- Records drawn from a dataset:

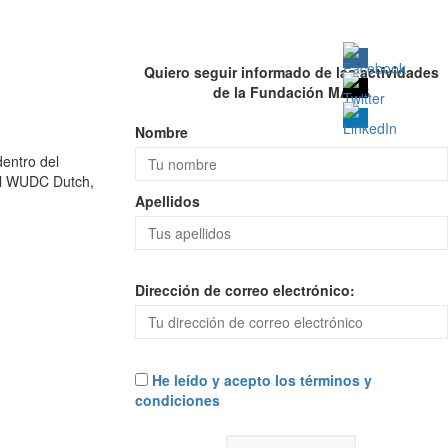
Quiero seguir informado de las actividades
de la Fundación MAAS
Nombre
entro del
 el WUDC Dutch,
Apellidos
Dirección de correo electrónico:
He leído y acepto los términos y
condiciones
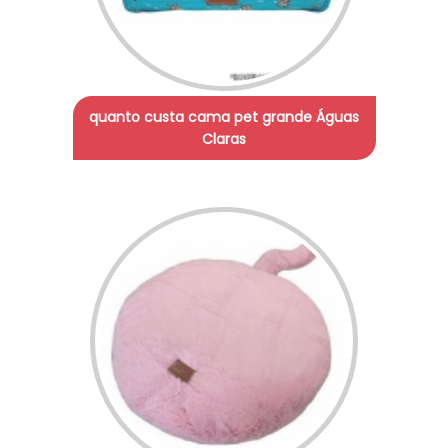
quanto custa cama pet grande Águas
Claras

- INSTRUCTIONS TO FOLLOW:
From the first line to the last, repeat the records exactly and skip the pictures.

- YOUR RESPONSE:
Quiero seguir informado de las actividades
de la Fundación MAAS
Nombre
entro del
 el WUDC Dutch,
Apellidos
Dirección de correo electrónico:
He leído y acepto los términos y
condiciones
quanto custa cama pet grande Águas
Claras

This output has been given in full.